WASHINGTON, D.C. — The U.S. Defense Department canceled its $10 billion JEDI cloud-computing project on Tuesday, reversing the Trump-era award to Microsoft and announcing a new contract expected to include its big tech rival Amazon.com.
The contract awarded by the Pentagon in late 2019 has been on hold after Amazon filed a lawsuit challenging the decision under then-President Donald Trump.
Trump publicly derided then-Amazon CEO Jeff Bezos and repeatedly criticized the company.
Amazon said in 2019 the Pentagon decision was full of “egregious errors,” which it suggested were a result of “improper pressure from Trump.” The company cited a 2019 book that reported Trump had directed the Defense Department to “screw Amazon” out of the JEDI contract.
As recently as September the Defense Department re-evaluated the contract proposals and said Microsoft’s submission was the best.
Under the new Biden administration, the Pentagon said Tuesday Amazon and Microsoft are the only companies that can meet the department’s requirements but later noted that they are reaching out to other cloud providers in the next three months if they also meet the government’s standards.
Other top cloud companies include Oracle, Alphabet Inc.’s Google and IBM Corp.
The Pentagon hopes to have the first awards by April 2022 for its new Joint Warfighter Cloud Capability.
John Sherman, acting chief information officer for the Defense Department, said he expects both Microsoft and Amazon will get cloud contracts. He said the need was urgent.
“I’ve got to get this now — as soon as possible — starting hopefully as soon as April,” Sherman said.
Microsoft said in a statement the company was confident it will “continue to be successful as the DoD selects partners for new work.” Microsoft could submit a termination bid to recover costs of the scrapped project, Sherman said.
Amazon’s cloud unit Amazon Web Services (AWS) said it agreed with the Pentagon’s decision to cancel the contract. Amazon said the initial award was “not based on the merits of the proposals and instead was the result of outside influence that has no place in government procurement.” AWS added it looks “forward to continuing to support the DoD’s modernization efforts and building solutions that help accomplish their critical missions.”
In April a judge refused to dismiss Amazon’s claims alleging the Trump administration interfered in the Pentagon’s award to Microsoft after putting it on hold indefinitely in February 2020.
The now-cancelled Joint Enterprise Defense Infrastructure Cloud (JEDI) contract was budgeted for as much as $10 billion and was part of a broader digital modernization of the Pentagon aimed at making it more technologically agile.

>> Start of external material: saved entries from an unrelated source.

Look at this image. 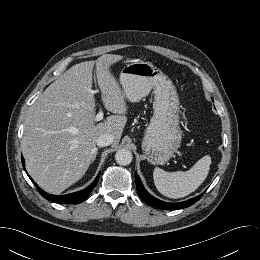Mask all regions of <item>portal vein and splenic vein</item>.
Returning a JSON list of instances; mask_svg holds the SVG:
<instances>
[{"label":"portal vein and splenic vein","mask_w":260,"mask_h":260,"mask_svg":"<svg viewBox=\"0 0 260 260\" xmlns=\"http://www.w3.org/2000/svg\"><path fill=\"white\" fill-rule=\"evenodd\" d=\"M103 112L102 111H99L98 114L95 116V121L98 122V121H101L103 119Z\"/></svg>","instance_id":"portal-vein-and-splenic-vein-1"}]
</instances>
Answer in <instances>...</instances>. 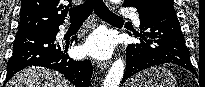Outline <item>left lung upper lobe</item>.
I'll use <instances>...</instances> for the list:
<instances>
[{"label":"left lung upper lobe","instance_id":"obj_1","mask_svg":"<svg viewBox=\"0 0 205 87\" xmlns=\"http://www.w3.org/2000/svg\"><path fill=\"white\" fill-rule=\"evenodd\" d=\"M157 2L173 3V0H124V6L143 7Z\"/></svg>","mask_w":205,"mask_h":87}]
</instances>
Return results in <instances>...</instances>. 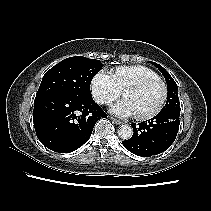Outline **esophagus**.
Listing matches in <instances>:
<instances>
[{
  "instance_id": "esophagus-1",
  "label": "esophagus",
  "mask_w": 211,
  "mask_h": 211,
  "mask_svg": "<svg viewBox=\"0 0 211 211\" xmlns=\"http://www.w3.org/2000/svg\"><path fill=\"white\" fill-rule=\"evenodd\" d=\"M111 120L113 121V123H115L116 125H121L123 124L122 121L118 120V119H115V118H111Z\"/></svg>"
}]
</instances>
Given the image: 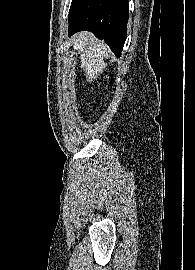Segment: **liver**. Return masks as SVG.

“We don’t have an estimate yet, but I wouldn’t latch onto the $10 billion figure,” Sherman said.
“This plan involves a multi-cloud procurement by a full and open competition perhaps as soon as early 2025. For the near term, however, we are confident that a direct award path is absolutely required and appropriate to enable us to bring urgently needed enterprise cloud capabilities to the force,” Sherman said.
Republican Sen. Chuck Grassley praised the Pentagon’s decision.
“The JEDI contract has been burdened by potential conflicts of interest, size, needless delays and its single awardee structure,” Grassley said, saying a fresh review process ...will afford the program an opportunity for greater public trust and confidence.”